Is that anything like a Cleveland Steamer?

----------


## bhawes

Went to  the Norman location today. They do not mess around with the meat man they put more meat on the sub then any other sub company Jersey Mikes is its next in line in the mount of meat they put on the sub.

----------


## MonkeesFan

> Went to  the Norman location today. They do not mess around with the meat man they put more meat on the sub then any other sub company Jersey Mikes is its next in line in the mount of meat they put on the sub.


I tried Jersey Mikes the other day, I was not impressed, Jimmy John's is way better

----------


## bhawes

> I tried Jersey Mikes the other day, I was not impressed, Jimmy John's is way better


Agree. Also they are building a new Jimmie John's in Moore across the Street from Mcdonalds and Braums.

----------


## bluedogok

> Is that anything like a Cleveland Steamer?

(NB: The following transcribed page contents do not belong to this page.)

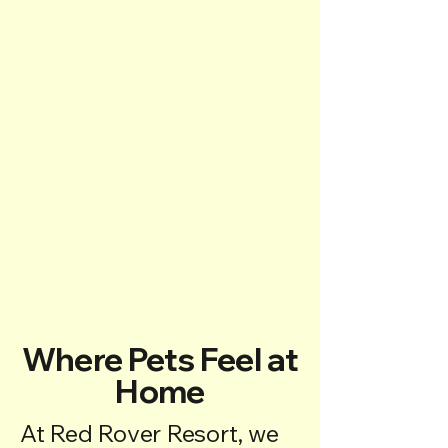
Where Pets Feel at
Home
At Red Rover Resort, we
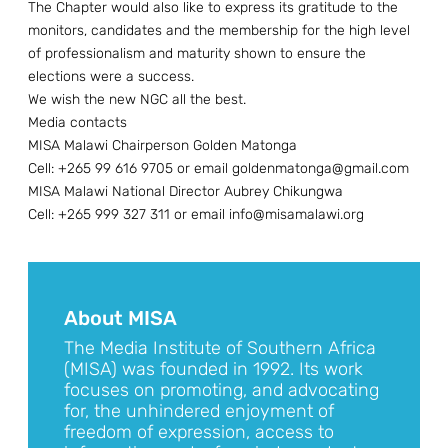
The Chapter would also like to express its gratitude to the
monitors, candidates and the membership for the high level
of professionalism and maturity shown to ensure the
elections were a success.
We wish the new NGC all the best.
Media contacts
MISA Malawi Chairperson Golden Matonga
Cell: +265 99 616 9705 or email goldenmatonga@gmail.com
MISA Malawi National Director Aubrey Chikungwa
Cell: +265 999 327 311 or email info@misamalawi.org
About MISA
The Media Institute of Southern Africa
(MISA) was founded in 1992. Its work
focuses on promoting, and advocating
for, the unhindered enjoyment of
freedom of expression, access to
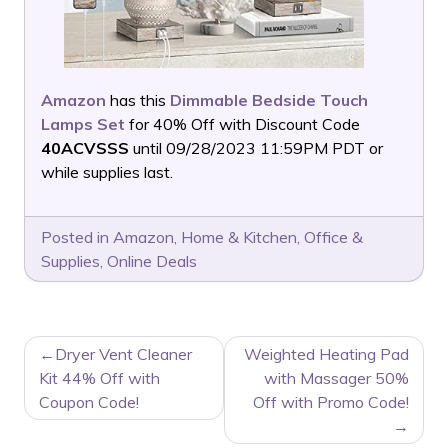
Amazon
has this
Dimmable Bedside Touch
Lamps Set
for 40% Off with Discount Code
40ACVSSS
until 09/28/2023 11:59PM PDT or
while supplies last.
Posted in
Amazon
,
Home & Kitchen
,
Office &
Supplies
,
Online Deals
POST
Dryer Vent Cleaner
Weighted Heating Pad
NAVIGATION
Kit 44% Off with
with Massager 50%
Coupon Code!
Off with Promo Code!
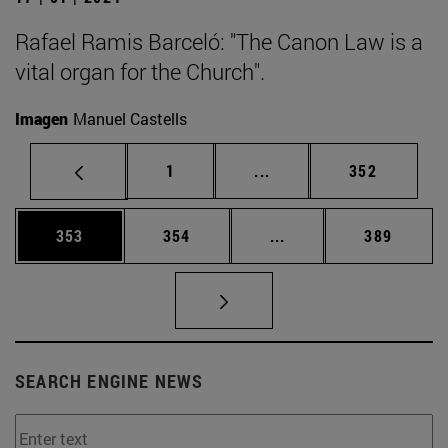
Rafael Ramis Barceló: "The Canon Law is a
vital organ for the Church".
Imagen
Manuel Castells
Page
Intermediate pages Use 
Page
1
...
352
Page
Page
Intermediate pages Us
Page
353
354
...
389
SEARCH ENGINE NEWS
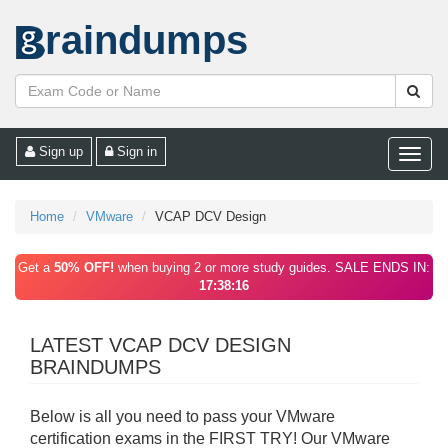
raindumps
Sign up
Sign in
Toggle
naviga
Home
VMware
VCAP DCV Design
Get a
50% OFF!
when buying 2 or more study guides. SALE ENDS IN:
17:38:16
LATEST VCAP DCV DESIGN
BRAINDUMPS
Below is all you need to pass your VMware
certification exams in the FIRST TRY! Our VMware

Have no idea what a Cleveland Steamer is. A NY Steamer is corned beef brisket, pastrami, melted provolone, mustard, mayo, and Italian dressing.

----------


## Mel

I watch too much Family Guy. :Embarrassment:  That Sandwich sounds good. Sort of like the New Yorker at Jason's Deli.

----------


## MonkeesFan

> Agree. Also they are building a new Jimmie John's in Moore across the Street from Mcdonalds and Braums.



Are you serious? Awesome! Now I do not have to go to Norman to get Jimmy John's! I do have Jimmy John's across from my work which is nice!

----------


## bhawes

[QUOTE=MonkeesFan;684479]Are you serious? Awesome! Now I do not have to go to Norman to get Jimmy John's! I do have Jimmy John's across from my work which is nice![/QUOT

They have the metal framing on the building now I say in about 90 days it will open.

----------


## MonkeesFan

[QUOTE=bhawes;684491]


> Are you serious? Awesome! Now I do not have to go to Norman to get Jimmy John's! I do have Jimmy John's across from my work which is nice![/QUOT
> 
> They have the metal framing on the building now I say in about 90 days it will open.

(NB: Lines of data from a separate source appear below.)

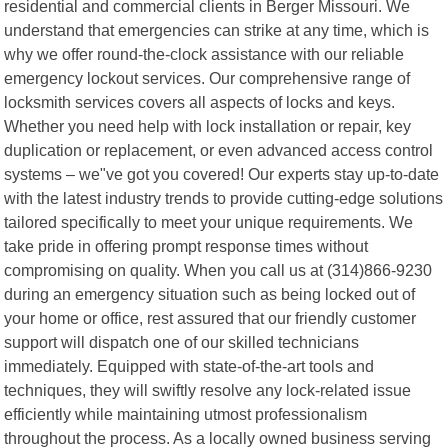
residential and commercial clients in Berger Missouri. We
understand that emergencies can strike at any time, which is
why we offer round-the-clock assistance with our reliable
emergency lockout services. Our comprehensive range of
locksmith services covers all aspects of locks and keys.
Whether you need help with lock installation or repair, key
duplication or replacement, or even advanced access control
systems – we"ve got you covered! Our experts stay up-to-date
with the latest industry trends to provide cutting-edge solutions
tailored specifically to meet your unique requirements. We
take pride in offering prompt response times without
compromising on quality. When you call us at (314)866-9230
during an emergency situation such as being locked out of
your home or office, rest assured that our friendly customer
support will dispatch one of our skilled technicians
immediately. Equipped with state-of-the-art tools and
techniques, they will swiftly resolve any lock-related issue
efficiently while maintaining utmost professionalism
throughout the process. As a locally owned business serving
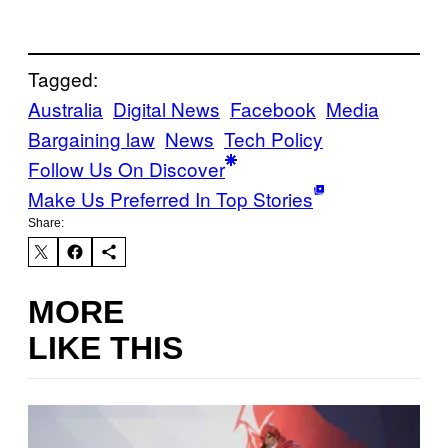
Tagged:
Australia
Digital News
Facebook
Media
Bargaining law
News
Tech Policy
Follow Us On Discover
Make Us Preferred In Top Stories
Share:
MORE
LIKE THIS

Nice! I have not been in the area in a while but I live 5 minutes away from Jimmy John's

----------


## Easy180

> I need to try there.  What's something real good to order?


Their turkey mufaletta is pretty yummy...Several relatives are addicted to their sweet tea

----------


## progressiveboy

Fire house subs are great! I would rank them as one of the best sub shops, along with Quiznos and Jersey Mikes. When I was in OKC about 3 weeks ago, I noticed they had opened one on the NW Expressway and McArthur area. They seem to be be expanding at a healthy rate. My personal favorite is the #4 Italian Sub! I also like their Turkey Sub!

----------


## Bunty

> Agree. Also they are building a new Jimmie John's in Moore across the Street from Mcdonalds and Braums.

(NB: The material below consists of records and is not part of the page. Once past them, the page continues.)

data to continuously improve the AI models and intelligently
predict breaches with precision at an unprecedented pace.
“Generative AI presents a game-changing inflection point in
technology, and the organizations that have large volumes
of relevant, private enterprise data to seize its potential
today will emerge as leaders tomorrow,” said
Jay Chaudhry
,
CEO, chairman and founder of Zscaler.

Jimmy John's recently opened on the strip in Stillwater.  Now fans of that eaterie can go there after the games.

----------


## Bunty

> Fire house subs are great! I would rank them as one of the best sub shops, along with Quiznos and Jersey Mikes. When I was in OKC about 3 weeks ago, I noticed they had opened one on the NW Expressway and McArthur area. They seem to be be expanding at a healthy rate. My personal favorite is the #4 Italian Sub! I also like their Turkey Sub!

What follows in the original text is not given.